Это кричали трое паровозных рабочих, они только что пришли на собрание, перепачканные машинным маслом и угольной пылью. Раздались бурные аплодисменты. К вновь пришедшим протянулись руки, их подхватили, втянули через окно внутрь. Все восторженно смотрели на них, точно эти трое совершили чудо, немыслимое для простых смертных. А те, довольные и гордые собой, широко улыбаясь, охотно принимали дань восхищения.

Их появление положило конец спорам. Перешли к голосованию. Решение начать забастовку на следующий день было принято единогласно.

Темнота легла на землю, словно крышка прикрыла кипящий котел. Шара не спадала. Днем она обжигала головы, а сейчас поднималась с земли, пробивалась сквозь щели в дома, струилась с террас.

Народ расходился неохотно. В помещении долго еще кипели споры. Зажгли керосиновые лампы, покрытые потом лица блестели в их тусклом свете. В воздухе стоял смешанный запах керосина и разгоряченных тел. Наконец усталость взяла свое: люди, разбившись на небольшие группки и оживленно разговаривая, разошлись. Старик тоже направился домой, вместе с ним пошли контролер Диара и председатель профсоюза Конатэ. За ними семенила Аджибиджи. Шли молча, занятые каждый своими мыслями. Мамаду Кейта несколько раз оглядывался назад, и каждый раз девочка, как бы отвечая на его немой вопрос, говорила:

— Я здесь, дедушка.

В небе мерцали редкие звезды. Где-то вдали ночную тишину прервали звуки тамтама: танцевали бара[10]. У перекрестка трое мужчин расстались. Аджибиджи взяла Мамаду Кейта за руку, и они вместе дошли до дому. На циновках лежали вповалку женщины, тихо напевая окружавшей их детворе.

— Слава аллаху, — встретила вошедших Ниакора, — слава аллаху, не было слышно выстрелов.

— Слава аллаху! — в свою очередь, поблагодарил всемогущего Старик. — Никто не стрелял, никого не били. Забастовка долго не протянется. Дня два-три, не больше.

Он уселся рядом с Ниакорой.

— Спасибо за твою заботу, — сказала Фатумата, принеся мужу ужин.

— Спасибо и тебе, жена, за твои хлопоты. Все уже поужинали?

— Да, кроме тебя и Аджибиджи.

Фатумата встала позади мужа, как того требовали приличия, и стояла все время, пока длилась трапеза. Мамаду Кейта и девочка вымыли руки.

— Когда должен вернуться Ибрагим? — спросила Ниакора.

— Сам не знаю.

— О аллах! — Ниакора, кажется, даже в темноте видела, что творится на душе у Фа Кейта. — Тебе не кажется, что эти дети совершают ошибку? Как ты, пожилой человек, можешь прислушиваться к тому, что говорят младенцы?

— Видишь ли, Ниакора, нам, старикам, тоже не мешает иногда учиться. Уже много месяцев, как я начал понимать это. И с сожалением, можешь мне поверить!
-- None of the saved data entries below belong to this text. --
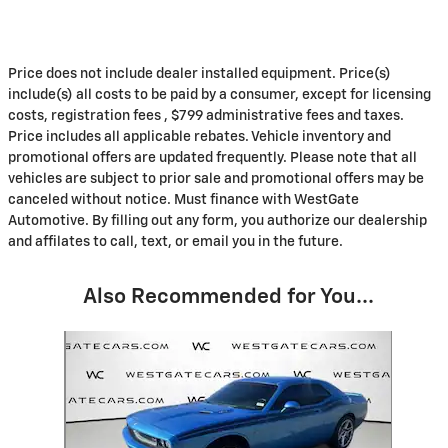
Price does not include dealer installed equipment. Price(s)
include(s) all costs to be paid by a consumer, except for licensing
costs, registration fees , $799 administrative fees and taxes.
Price includes all applicable rebates. Vehicle inventory and
promotional offers are updated frequently. Please note that all
vehicles are subject to prior sale and promotional offers may be
canceled without notice. Must finance with WestGate
Automotive. By filling out any form, you authorize our dealership
and affilates to call, text, or email you in the future.
Also Recommended for You...
Slide 1 of 1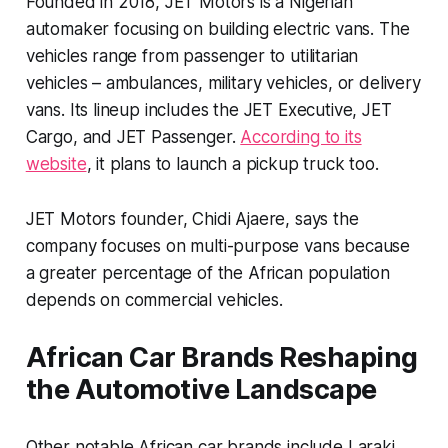
Founded in 2018, JET Motors is a Nigerian
automaker focusing on building electric vans. The
vehicles range from passenger to utilitarian
vehicles – ambulances, military vehicles, or delivery
vans. Its lineup includes the JET Executive, JET
Cargo, and JET Passenger.
According to its
website
, it plans to launch a pickup truck too.
JET Motors founder, Chidi Ajaere, says the
company focuses on multi-purpose vans because
a greater percentage of the African population
depends on commercial vehicles.
African Car Brands Reshaping
the Automotive Landscape
Other notable African car brands include Laraki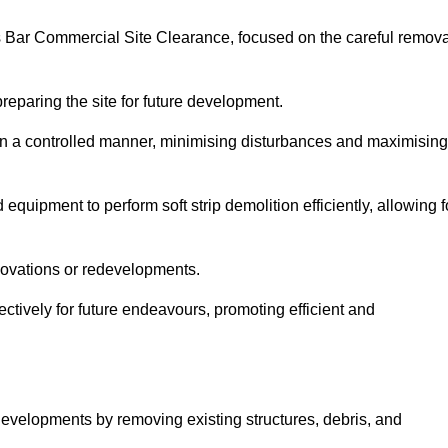
ers Bar Commercial Site Clearance, focused on the careful remova
preparing the site for future development.
s in a controlled manner, minimising disturbances and maximising
quipment to perform soft strip demolition efficiently, allowing f
novations or redevelopments.
fectively for future endeavours, promoting efficient and
w developments by removing existing structures, debris, and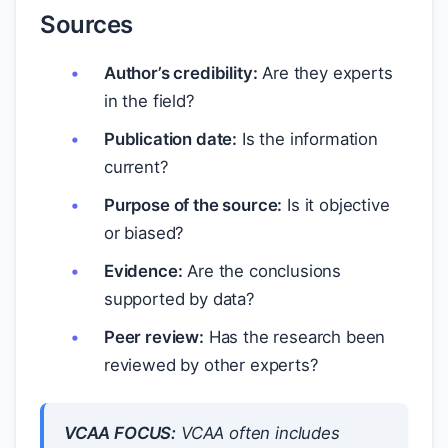
Sources
Author’s credibility:
Are they experts
in the field?
Publication date:
Is the information
current?
Purpose of the source:
Is it objective
or biased?
Evidence:
Are the conclusions
supported by data?
Peer review:
Has the research been
reviewed by other experts?
VCAA FOCUS:
VCAA often includes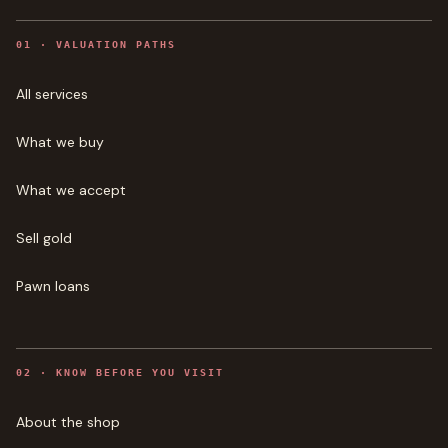
0
1
·
VALUATION PATHS
All services
What we buy
What we accept
Sell gold
Pawn loans
0
2
·
KNOW BEFORE YOU VISIT
About the shop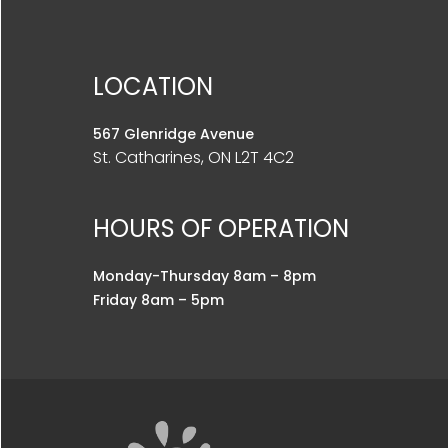
LOCATION
567 Glenridge Avenue
St. Catharines, ON L2T 4C2
HOURS OF OPERATION
Monday-Thursday 8am – 8pm
Friday 8am – 5pm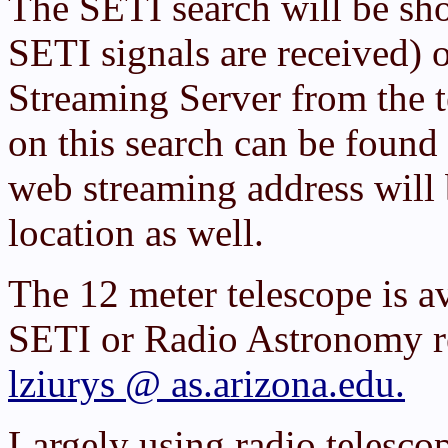
The SETI search will be sh
SETI signals are received) 
Streaming Server from the t
on this search can be found
web streaming address will b
location as well.
The 12 meter telescope is av
SETI or Radio Astronomy re
lziurys @ as.arizona.edu.
Largely using radio telesco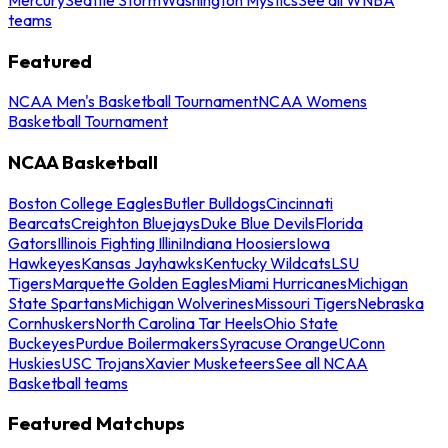
teams
Featured
NCAA Men's Basketball Tournament
NCAA Womens
Basketball Tournament
NCAA Basketball
Boston College Eagles
Butler Bulldogs
Cincinnati
Bearcats
Creighton Bluejays
Duke Blue Devils
Florida
Gators
Illinois Fighting Illini
Indiana Hoosiers
Iowa
Hawkeyes
Kansas Jayhawks
Kentucky Wildcats
LSU
Tigers
Marquette Golden Eagles
Miami Hurricanes
Michigan
State Spartans
Michigan Wolverines
Missouri Tigers
Nebraska
Cornhuskers
North Carolina Tar Heels
Ohio State
Buckeyes
Purdue Boilermakers
Syracuse Orange
UConn
Huskies
USC Trojans
Xavier Musketeers
See all NCAA
Basketball teams
Featured Matchups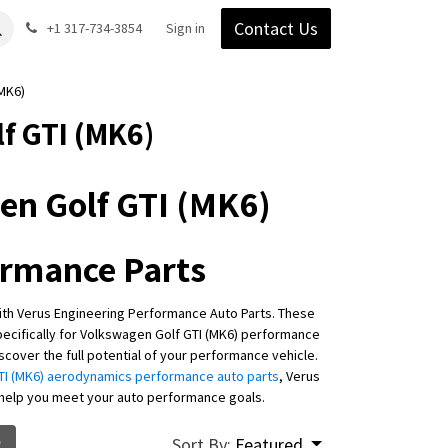
Contact Us
Gear
Blog
+1 317-734-3854
Support
Company
Sign in
MK6)
f GTI (MK6)
en Golf GTI (MK6)
ormance Parts
ith Verus Engineering Performance Auto Parts. These
cifically for Volkswagen Golf GTI (MK6) performance
cover the full potential of your performance vehicle.
I (MK6) aerodynamics performance auto parts
, Verus
 help you meet your auto performance goals.
Sort By:
Featured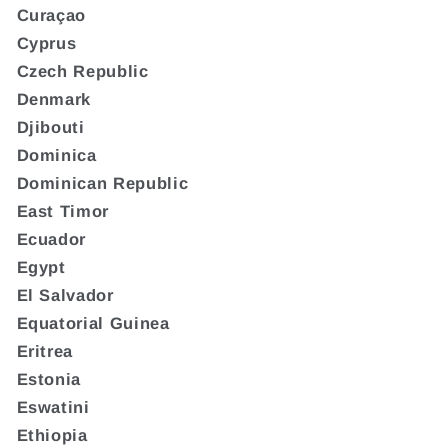
Curaçao
Cyprus
Czech Republic
Denmark
Djibouti
Dominica
Dominican Republic
East Timor
Ecuador
Egypt
El Salvador
Equatorial Guinea
Eritrea
Estonia
Eswatini
Ethiopia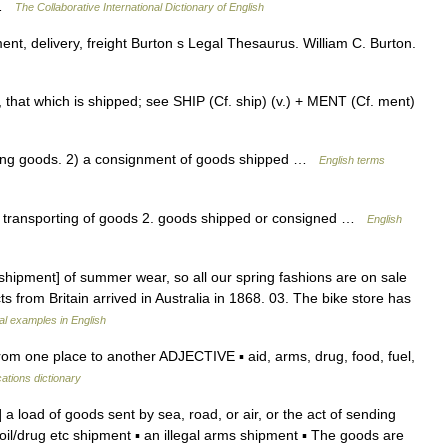
n …
The Collaborative International Dictionary of English
nt, delivery, freight Burton s Legal Thesaurus. William C. Burton.
 that which is shipped; see SHIP (Cf. ship) (v.) + MENT (Cf. ment)
ing goods. 2) a consignment of goods shipped …
English terms
or transporting of goods 2. goods shipped or consigned …
English
hipment] of summer wear, so all our spring fashions are on sale
cts from Britain arrived in Australia in 1868. 03. The bike store has
l examples in English
om one place to another ADJECTIVE ▪ aid, arms, drug, food, fuel,
cations dictionary
a load of goods sent by sea, road, or air, or the act of sending
oil/drug etc shipment ▪ an illegal arms shipment ▪ The goods are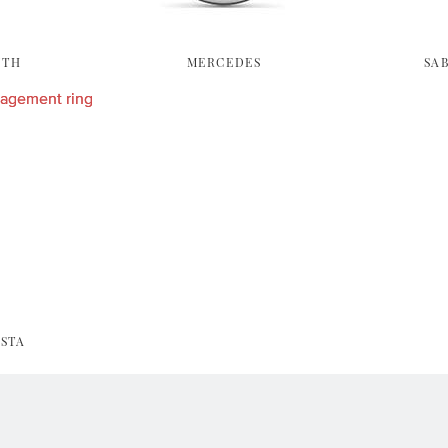
YTH
MERCEDES
SA
STA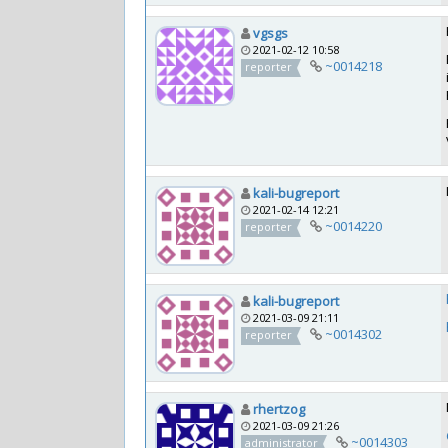
vgsgs
2021-02-12 10:58
~0014218
reporter
kali-bugreport
2021-02-14 12:21
~0014220
reporter
kali-bugreport
2021-03-09 21:11
~0014302
reporter
rhertzog
2021-03-09 21:26
~0014303
administrator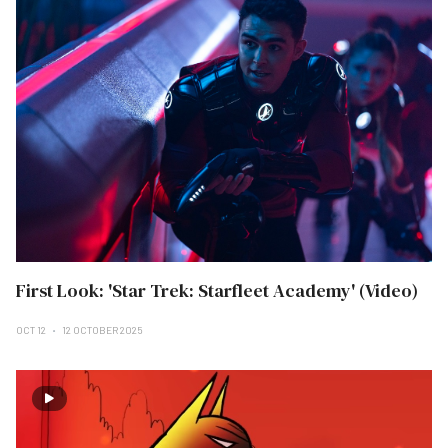
First Look: 'Star Trek: Starfleet Academy' (Video)
OCT 12
12 OCTOBER 2025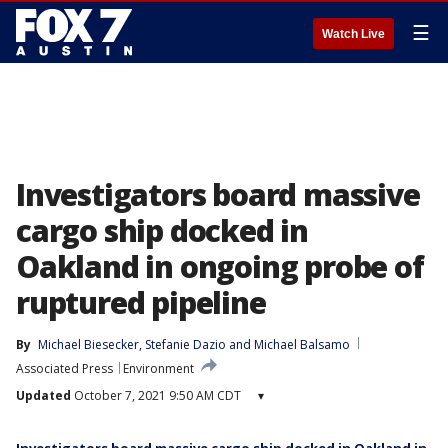
☰
Watch Live
Investigators board massive
cargo ship docked in
Oakland in ongoing probe of
ruptured pipeline
By
Michael Biesecker
, 
Stefanie Dazio
 and 
Michael Balsamo
Associated Press
Environment
Updated
October 7, 2021 9:50 AM CDT
▾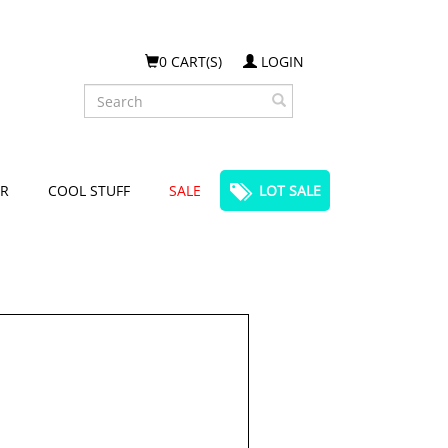
0 CART(S)
LOGIN
Search
R
COOL STUFF
SALE
LOT SALE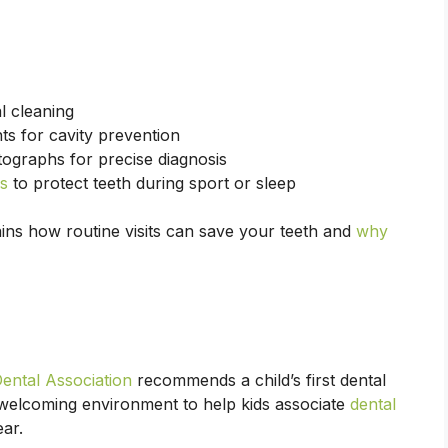
l cleaning
ts for cavity prevention
tographs for precise diagnosis
s
to protect teeth during sport or sleep
ins how routine visits can save your teeth and
why
Dental Association
recommends a child’s first dental
n, welcoming environment to help kids associate
dental
ear.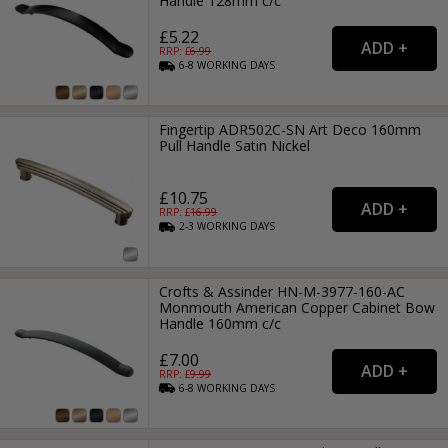
Handle 128mm c/c
£5.22
RRP: £
6.99
6-8
WORKING
DAYS
Fingertip ADR502C-SN Art Deco 160mm
Pull Handle Satin Nickel
£10.75
RRP: £
16.99
2-3
WORKING
DAYS
Crofts & Assinder HN-M-3977-160-AC
Monmouth American Copper Cabinet Bow
Handle 160mm c/c
£7.00
RRP: £
9.99
6-8
WORKING
DAYS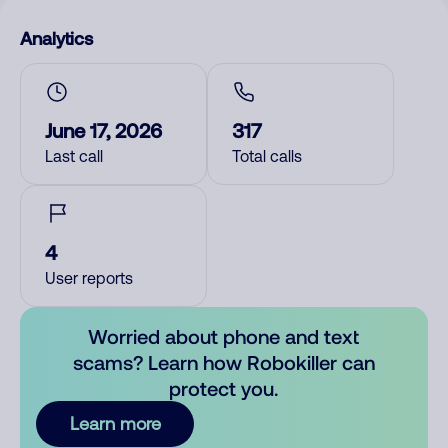
Analytics
June 17, 2026
317
Last call
Total calls
4
User reports
Worried about phone and text
scams? Learn how Robokiller can
protect you.
Learn more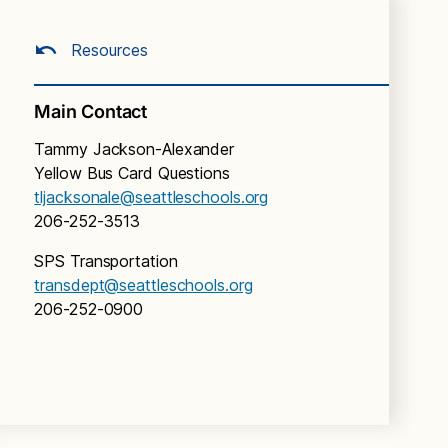
Resources
Main Contact
Tammy Jackson-Alexander
Yellow Bus Card Questions
tljacksonale@seattleschools.org
206-252-3513
SPS Transportation
transdept@seattleschools.org
206-252-0900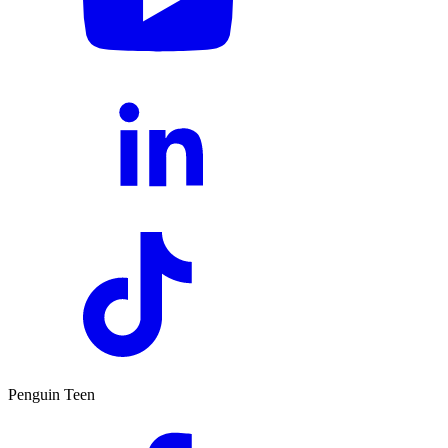
Penguin Teen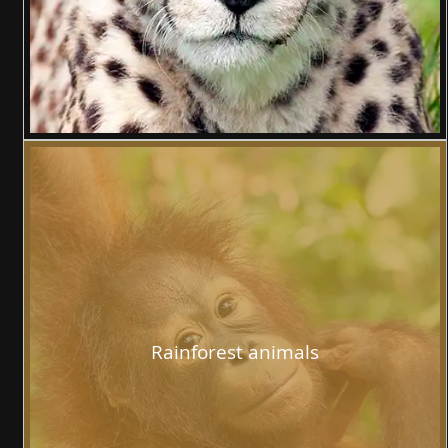
Rainforest animals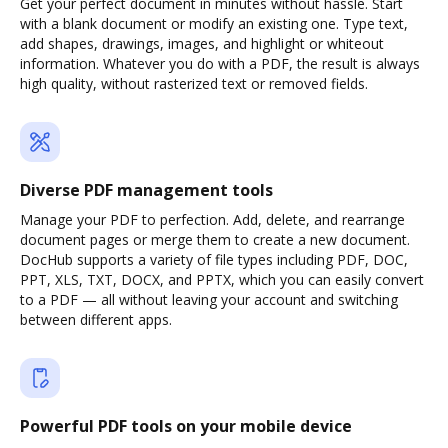
Get your perfect document in minutes without hassle. Start
with a blank document or modify an existing one. Type text,
add shapes, drawings, images, and highlight or whiteout
information. Whatever you do with a PDF, the result is always
high quality, without rasterized text or removed fields.
Diverse PDF management tools
Manage your PDF to perfection. Add, delete, and rearrange
document pages or merge them to create a new document.
DocHub supports a variety of file types including PDF, DOC,
PPT, XLS, TXT, DOCX, and PPTX, which you can easily convert
to a PDF — all without leaving your account and switching
between different apps.
Powerful PDF tools on your mobile device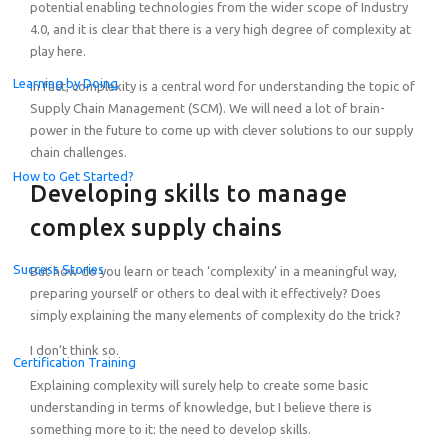
potential enabling technologies from the wider scope of Industry
4.0, and it is clear that there is a very high degree of complexity at
play here.
Learning by Doing
In fact, complexity is a central word for understanding the topic of
Supply Chain Management (SCM). We will need a lot of brain-
power in the future to come up with clever solutions to our supply
chain challenges.
How to Get Started?
Developing skills to manage
complex supply chains
Success Stories
But how do you learn or teach ‘complexity’ in a meaningful way,
preparing yourself or others to deal with it effectively? Does
simply explaining the many elements of complexity do the trick?
I don’t think so.
Certification Training
Explaining complexity will surely help to create some basic
Celebrating the Champions of the Global Student Challe
understanding in terms of knowledge, but I believe there is
something more to it: the need to develop skills.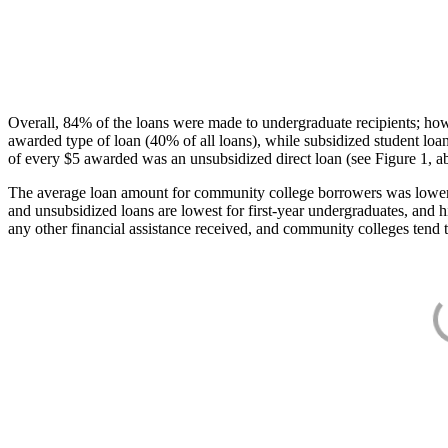
Overall, 84% of the loans were made to undergraduate recipients; how
awarded type of loan (40% of all loans), while subsidized student lo
of every $5 awarded was an unsubsidized direct loan (see Figure 1, a
The average loan amount for community college borrowers was lower acr
and unsubsidized loans are lowest for first-year undergraduates, and h
any other financial assistance received, and community colleges tend t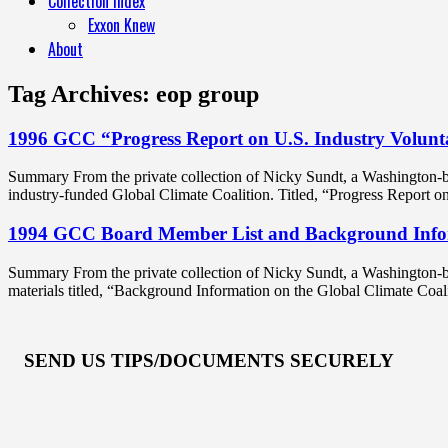
Collection Index
Exxon Knew
About
Tag Archives:
eop group
1996 GCC “Progress Report on U.S. Industry Volunt
Summary From the private collection of Nicky Sundt, a Washington-b
industry-funded Global Climate Coalition. Titled, “Progress Report 
1994 GCC Board Member List and Background Info
Summary From the private collection of Nicky Sundt, a Washington-ba
materials titled, “Background Information on the Global Climate Coa
SEND US TIPS/DOCUMENTS SECURELY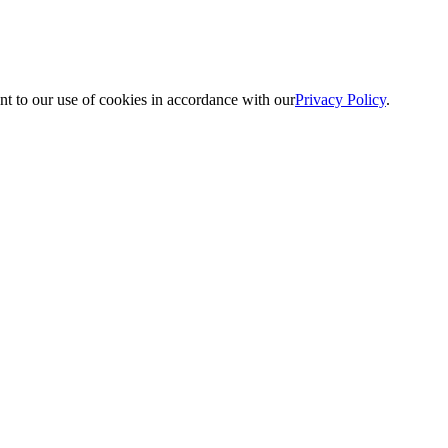
nt to our use of cookies in accordance with our
Privacy Policy
.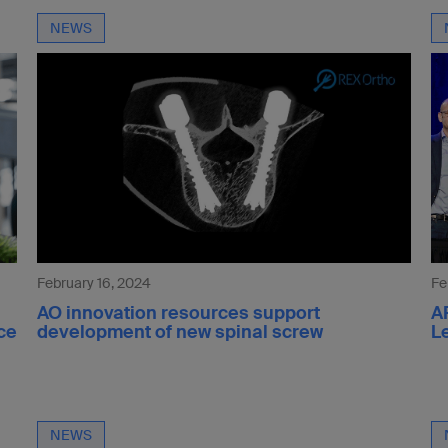
NEWS
February 16, 2024
Fe
AO innovation resources support
A
ce
development of new spinal screw
L
NEWS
— Ха! Тоже выдумает! Все, что знает ребенок, взрослому известно гораздо лучше.

— Ты не работаешь. Тебе ничего не известно о Машине. Мне тоже. А что ты знаешь о завтрашнем дне? Скажи я на собрании то, о чем ты сейчас говоришь, меня бы выставили оттуда!

— Несмотря на твои седины?

— Уважение и знание — вещи разные, и путать их не надо. Помнишь поговорку: «Чтобы поседеть, надо смолоду иметь черные волосы».

— Чего уж там!

Ниакора снова погрузилась в молчание. Закончив ужин, Мамаду Кейта вымыл руки и поблагодарил аллаха. Взял орех кола и поделил его с Ниакорой.

Аджибиджи подошла к старикам.

— Спать хочется, дедушка. Я пойду лягу, бабушка.

— Ступай, проведи ночь с миром, и да продлится твоя жизнь дольше ночи.

— И вы проведите ночь с миром.

Аджибиджи ушла.

Старики остались одни со своими думами и опасениями. Вечер не принес им покоя. Глаза отдыхали, зато сильнее работала мысль. На порогах домов люди боязливо прислушивались к звукам бара. Над суданским городом воцарилась ночь. В этой тьме казалось, что гулкие удары в тамтамы доносятся со всех сторон. И так же безостановочно стучала мысль в голове, прогоняя сон.